Cell deconvolution is a widely used method to characterize the composition of the mixed cell population in bulk transcriptomic datasets. While tissue- and blood-derived cell reference matrices (CRMs) are commonly used, their impact on deconvolution accuracy has yet to be systematically evaluated. In this study, we developed tissue- and blood-derived CRMs using single-cell RNA sequencing (scRNA-seq) data from inflammatory bowel disease (IBD). Three publicly available blood-derived CRMs (IRIS, LM22, and ImmunoStates) were incorporated for benchmarking. Deconvolution performance was evaluated using both public bulk transcriptomic datasets and simulated pseudobulk samples by goodness-of-fit and cell fractions correlation. Two infliximab-treated bulk datasets were used to identify treatment-related cell types.
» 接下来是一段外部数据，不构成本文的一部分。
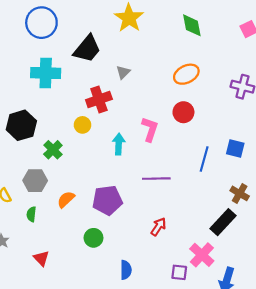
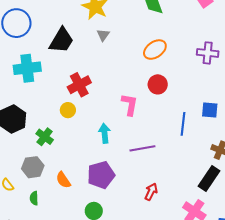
gray triangle: (123, 72) -> (103, 35), moved
cyan arrow: (119, 144) -> (105, 133), moved
orange semicircle: (66, 199) -> (63, 180), turned -72

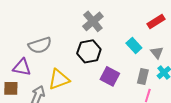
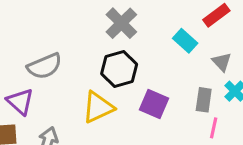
cyan rectangle: (134, 45) -> (185, 41), moved
purple triangle: (22, 67) -> (20, 102), turned 36
yellow triangle: (59, 79) -> (98, 107), moved

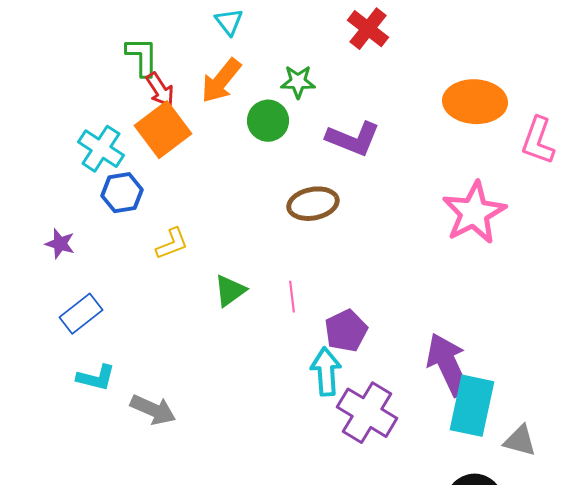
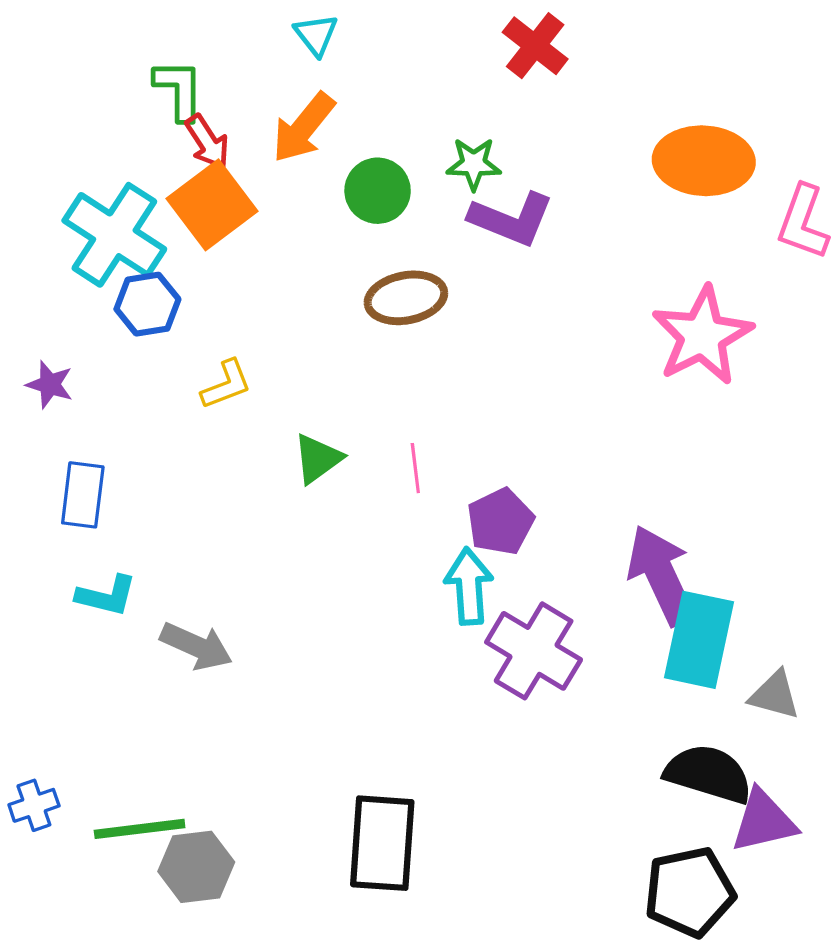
green star: (298, 82) -> (474, 164), moved
cyan cross: (101, 149) -> (114, 235), size x1.4
brown ellipse: (313, 204) -> (406, 298), moved
blue rectangle: (81, 314) -> (83, 495), turned -45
In addition, lung adenocarcinoma (LUAD) single-cell and bulk transcriptomic datasets were also used for deconvolution evaluation. We found tissue-derived CRMs consistently outperformed blood-derived CRMs in deconvolving bulk tissue transcriptomes, exhibiting higher goodness-of-fit and more accurate cellular proportion estimates, particularly for immune and stromal cells. They also revealed more treatment-related cell types. In contrast, all CRMs performed similarly when applied to blood bulk transcriptomics. These trends also were shown in the LUAD datasets. Our results emphasize the importance of selecting appropriate CRMs for cell deconvolution in bulk tissue transcriptomes, particularly in immunology and oncology. Such considerations can be extended to encompass other disease implications. The R package (DeconvRef) for building user-defined CRMs is available at https://github.com/alohasiqi/DeconvRef.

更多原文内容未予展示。